Tiga Tahun Belajar di Sekolah Darurat, Siswa SDN 40 Maraina Menanti Perhatian Pemda
- 27 Agt 2026 22:14 WIB
- Ambon
RRI.CO.ID, Masohi – Hingga 24 Agustus 2026, guru dan siswa SD Negeri 40 Maraina, Kabupaten Maluku Tengah, masih menjalani proses belajar mengajar di gedung sekolah darurat. Kondisi tersebut telah berlangsung selama tiga tahun setelah bangunan sekolah permanen mengalami kerusakan parah akibat banjir yang melanda wilayah tersebut pada 2023.
Guru honorer SD Negeri 40 Maraina, Mareso Rehena, membenarkan kondisi tersebut. Menurutnya, sebelum mengalami kerusakan, sekolah memiliki bangunan permanen yang merupakan bantuan pemerintah. Namun, pascabanjir, bangunan tersebut mengalami kerusakan parah sehingga seluruh aktivitas pembelajaran dialihkan ke gedung sekolah darurat hingga saat ini.
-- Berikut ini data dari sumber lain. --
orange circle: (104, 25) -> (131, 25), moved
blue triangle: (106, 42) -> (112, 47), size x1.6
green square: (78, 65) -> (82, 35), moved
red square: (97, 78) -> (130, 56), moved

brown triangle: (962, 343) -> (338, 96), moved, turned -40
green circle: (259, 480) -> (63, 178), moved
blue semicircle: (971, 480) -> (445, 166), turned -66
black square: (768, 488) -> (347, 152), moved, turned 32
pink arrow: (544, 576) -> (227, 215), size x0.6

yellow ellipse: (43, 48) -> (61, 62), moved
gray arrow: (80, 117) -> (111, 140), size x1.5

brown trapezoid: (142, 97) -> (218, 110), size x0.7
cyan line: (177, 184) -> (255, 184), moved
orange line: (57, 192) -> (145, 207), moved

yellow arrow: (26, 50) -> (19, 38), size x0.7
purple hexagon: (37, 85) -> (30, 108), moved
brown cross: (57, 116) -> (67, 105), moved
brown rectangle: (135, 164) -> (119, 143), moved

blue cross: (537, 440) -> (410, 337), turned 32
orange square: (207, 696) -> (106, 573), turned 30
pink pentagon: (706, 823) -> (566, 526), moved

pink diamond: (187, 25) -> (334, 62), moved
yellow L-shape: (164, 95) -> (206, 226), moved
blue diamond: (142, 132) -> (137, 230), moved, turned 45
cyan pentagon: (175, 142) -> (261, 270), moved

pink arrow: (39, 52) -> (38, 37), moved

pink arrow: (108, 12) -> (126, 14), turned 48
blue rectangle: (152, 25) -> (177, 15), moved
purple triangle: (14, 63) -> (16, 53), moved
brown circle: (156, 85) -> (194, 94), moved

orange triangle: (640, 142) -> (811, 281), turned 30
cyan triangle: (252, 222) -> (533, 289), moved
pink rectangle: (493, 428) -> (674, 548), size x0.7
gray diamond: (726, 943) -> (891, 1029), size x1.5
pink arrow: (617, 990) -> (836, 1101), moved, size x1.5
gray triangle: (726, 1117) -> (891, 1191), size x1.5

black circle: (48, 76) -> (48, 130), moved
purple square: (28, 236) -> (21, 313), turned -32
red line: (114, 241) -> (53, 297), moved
Mareso mengatakan, gedung sekolah darurat yang digunakan para siswa dan guru dibangun melalui swadaya masyarakat Maraina. Ia menyebut, pembangunan gedung tersebut tidak mendapat dukungan pemerintah maupun dinas terkait. Bahkan, menurutnya, Pemerintah Kabupaten Maluku Tengah baru mengunjungi sekolah tersebut pada 2025 dan memberikan satu perangkat Starlink untuk jaringan internet serta satu unit SuperSan sebagai perangkat pendukung kelistrikan, mengingat wilayah tersebut hingga kini belum teraliri listrik PLN.
Kondisi tersebut turut menjadi keprihatinan warga Maraina. Eli, salah seorang warga, mengatakan masyarakat hanya bisa merasa prihatin melihat anak-anak harus menjalani pendidikan dalam kondisi yang dinilai tidak layak. Menurutnya, kondisi sarana pendidikan sangat menentukan kesempatan anak-anak di daerah tersebut untuk berkembang dan memperoleh pendidikan yang setara dengan siswa di wilayah lainnya.
“Kasihan. Kita baru saja merayakan Hari Kemerdekaan ke-81, tetapi prihatin sekali anak-anak kita masih belajar dalam kondisi yang tidak seharusnya. Bagaimana mereka bisa cerdas dan setara dengan siswa di daerah lain,” ujar Eli. Ia berharap pemerintah segera memberikan perhatian serius terhadap kondisi SD Negeri 40 Maraina, sehingga para siswa dapat kembali menikmati fasilitas pendidikan yang layak dan merasakan makna kemerdekaan melalui hak memperoleh pendidikan yang baik.
Kata Kunci / Tags
Rekomendasi Berita
Memuat berita terbaru.....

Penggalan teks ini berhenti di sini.